Rosalie
Non, ce que je n'aime pas du psy, c'est que sa "fonction" est d'aider à te comprendre et qu'il a cette prétention aussi.
Ca fait quelque jours que je passe sur tes réponses sur le thème, et je ne trouvais pas où creuser. Mais après avoir lu un autre de tes posts - où tu parles de soupe inconsciente dont tu préfères ne pas connaître tous les ingrédients - je crois avoir mis le doigt dessus.
Le côté "je suis le mieux placé pour me comprendre moi-même" a son contraire logique. Pouvoir s'analyser soi-même est une contradiction dans les termes : on est celui qui analyse et l'objet analysé, donc on a tout pouvoir de s'échapper à soi-même, comme de toujours gagner - et toujours perdre - aux échecs si on joue contre soi-même.
Mais ça, la présence de l'autre, ça ne me semble pas le coeur du truc. Après tout, tu aimes débattre, discuter, tu es ouverte aux idées des autres... Un type diplômé et payé pour le faire ne signifie pas qu'il sait qui tu es, mais qu'il sait comment te faire causer, et qu'il a quelques idées à te proposer sur le fonctionnement humain. A part ça, il est comme les autres, faut juste rencontrer quelqu'un avec qui on apprécie de parler.
Je crois qu'il y a un truc à dénouer plus important que ça : tu donnes je crois un valeur presque superstitieuse à l'inconscient. Attend, attend, c'est pas une critique : j'ai mes superstitions intellectuelles aussi, j'en ai même plein. Ca n'empêche pas de penser correctement...
Tu aimes ta spontanéité et ton naturel. Tu te reproches un peu ton impulsivité, mais tu l'assumes finalement assez fièrement, comme manière de faire bouger les choses pour les autres ou pour toi.
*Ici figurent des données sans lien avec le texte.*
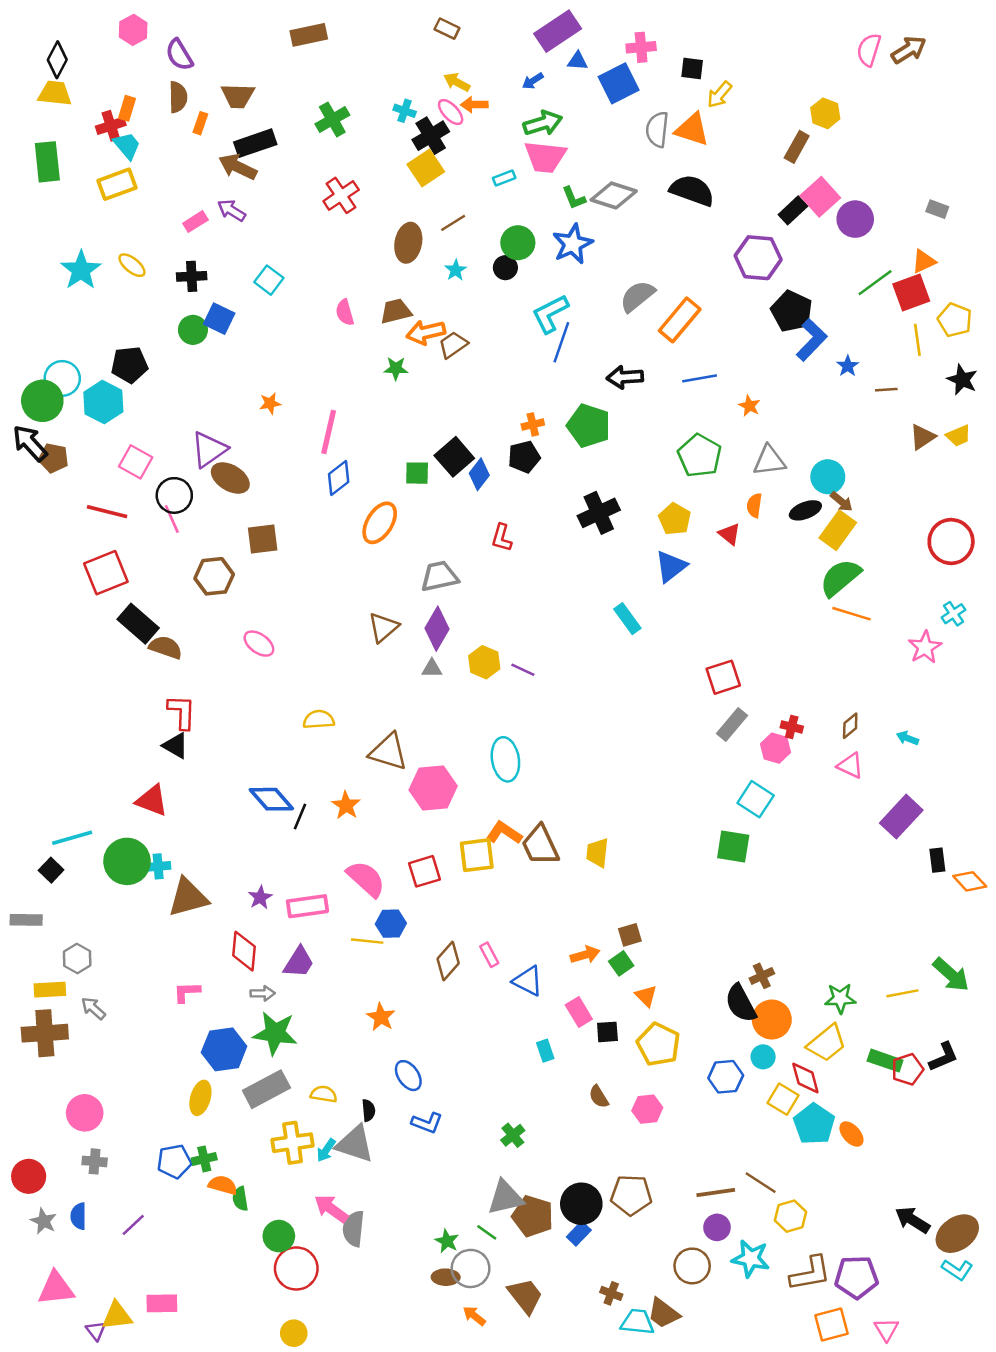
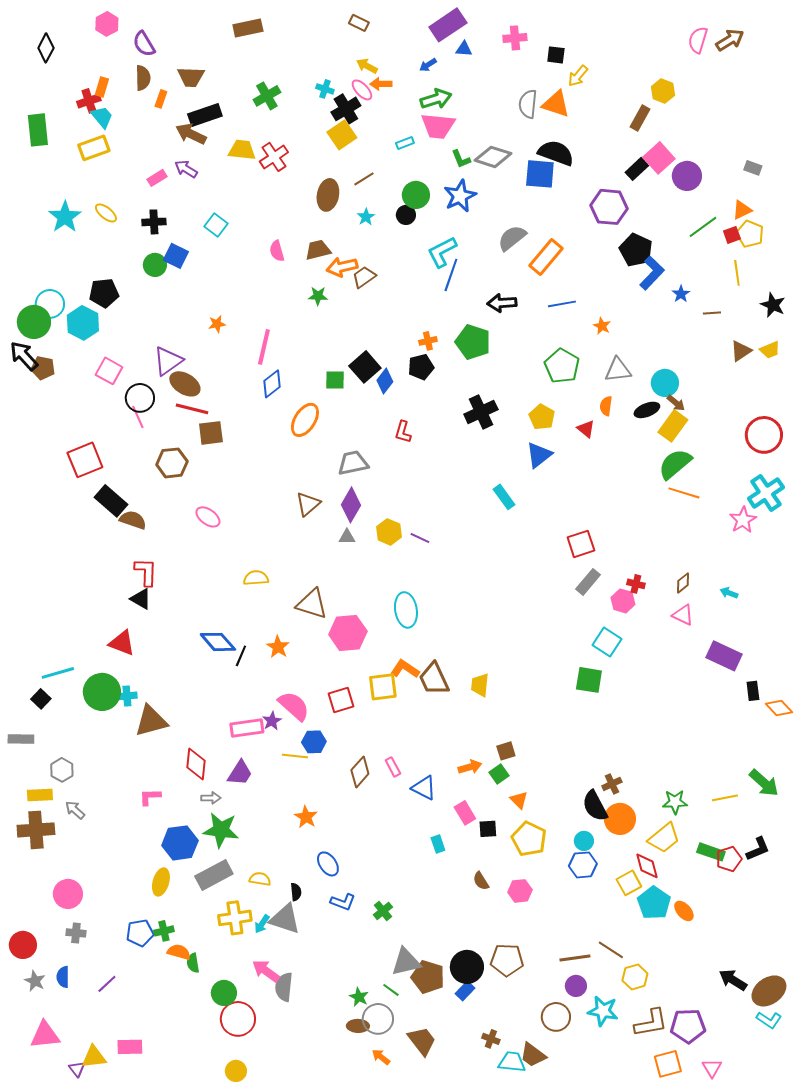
blue square: (619, 83) -> (540, 174), moved, turned 32
yellow trapezoid: (55, 93) -> (242, 150), moved
red square: (911, 293) -> (732, 235), size x0.6
yellow pentagon: (955, 320) -> (750, 234), moved
red line: (107, 512) -> (192, 409), moved
cyan cross: (954, 614) -> (766, 493), size x1.8
purple rectangle: (901, 817) -> (724, 656), turned 72
purple star: (260, 897) -> (272, 721), moved
cyan circle: (763, 1057) -> (584, 841), moved
yellow square: (783, 1099) -> (629, 883), turned 30
green cross: (513, 1135) -> (383, 911), moved

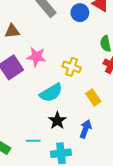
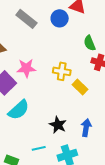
cyan semicircle: (51, 93) -> (19, 110), moved
yellow rectangle: (93, 97) -> (80, 87), moved

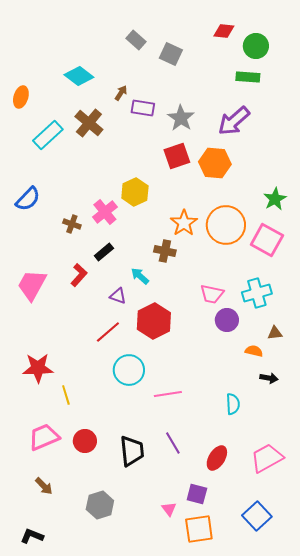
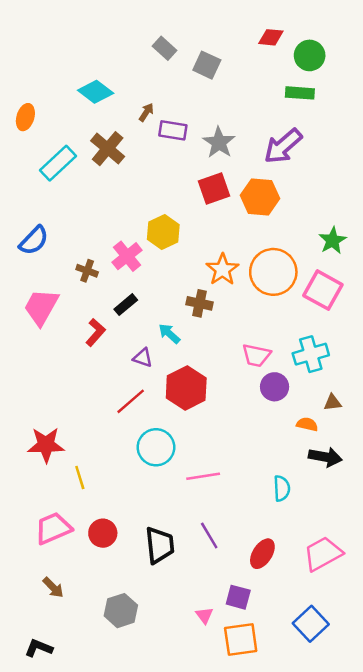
pink trapezoid: (32, 285) -> (41, 307), moved
black arrow: (269, 378) -> (325, 457), size x1.5

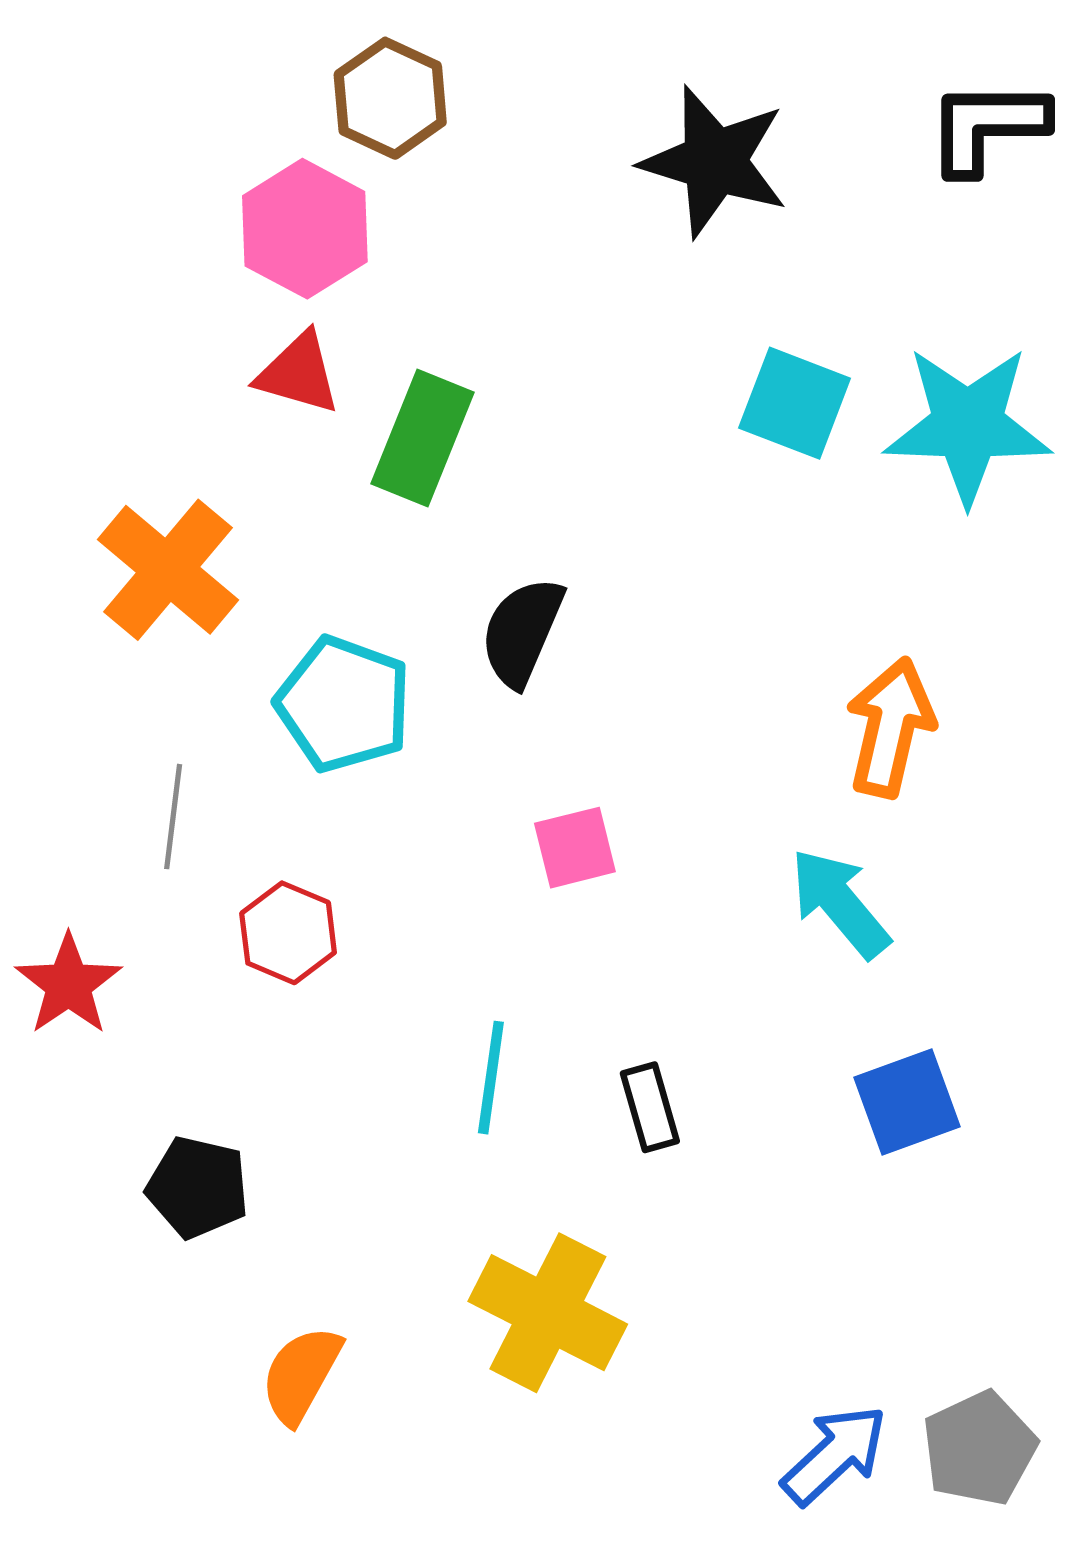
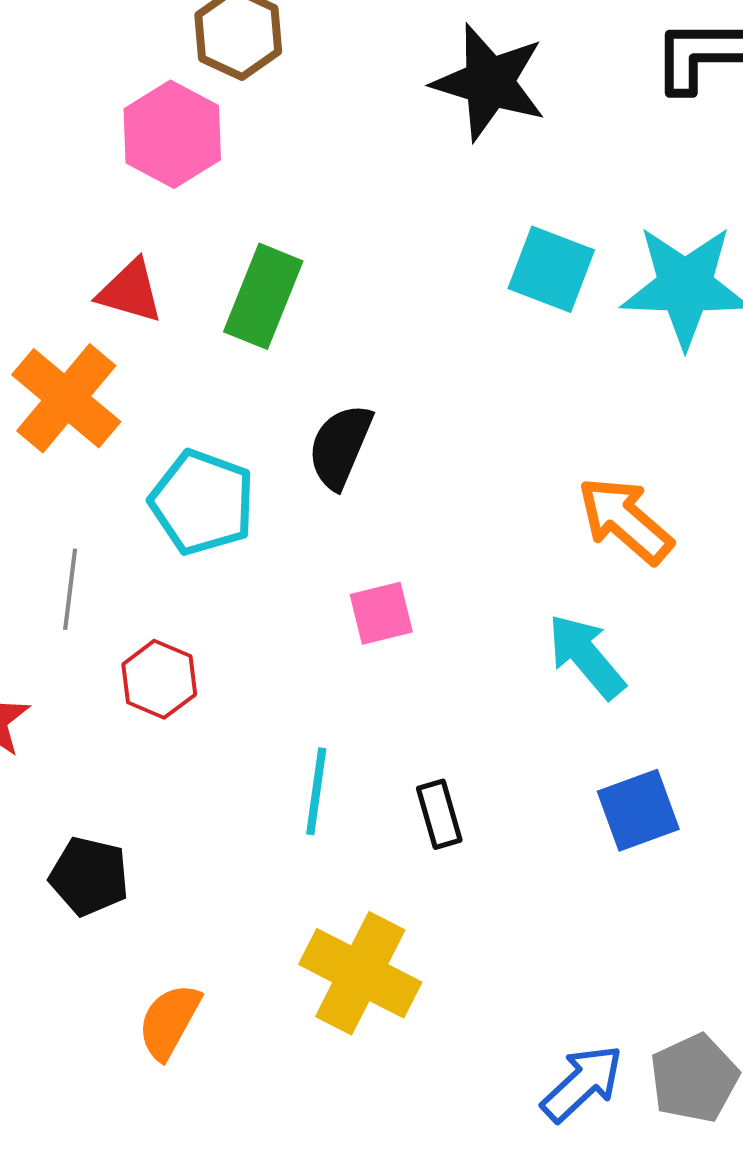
red triangle: (298, 373) -> (130, 291), moved
orange arrow: (890, 727) -> (625, 520), turned -62

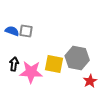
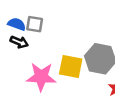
black arrow: (14, 64) -> (19, 42), moved, turned 104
Derrière cette spontanéité et derrière la sexualité, tu vois un inconscient à l'oeuvre. Le ça... Un soi inconnu. Et tu penses que les secrets de l'inconscient sont la source de son pouvoir, de l'énergie qu'il te transmet, une matière première du désir.
Donc, c'est là que ça devient de la pensée magique, trop comprendre le désordre, le flou et le sombre, ce serait se dévitaliser, et se banaliser en tendant vers la simplicité. Priver l'inconscient de pouvoir serait te priver de ton "irréductibilité", donc de liberté.
Alors que non.
Le désir reste le désir, même si on a levé le voile d'illusion... D'abord parce qu'on en a levé que la partie qu'on peut lever. On est pas tous voués à devenir des bouddhas tranquilles et immobiles. Si c'était seulement ça, le monde serait devenu un grand monastère, à un moment où l'autre.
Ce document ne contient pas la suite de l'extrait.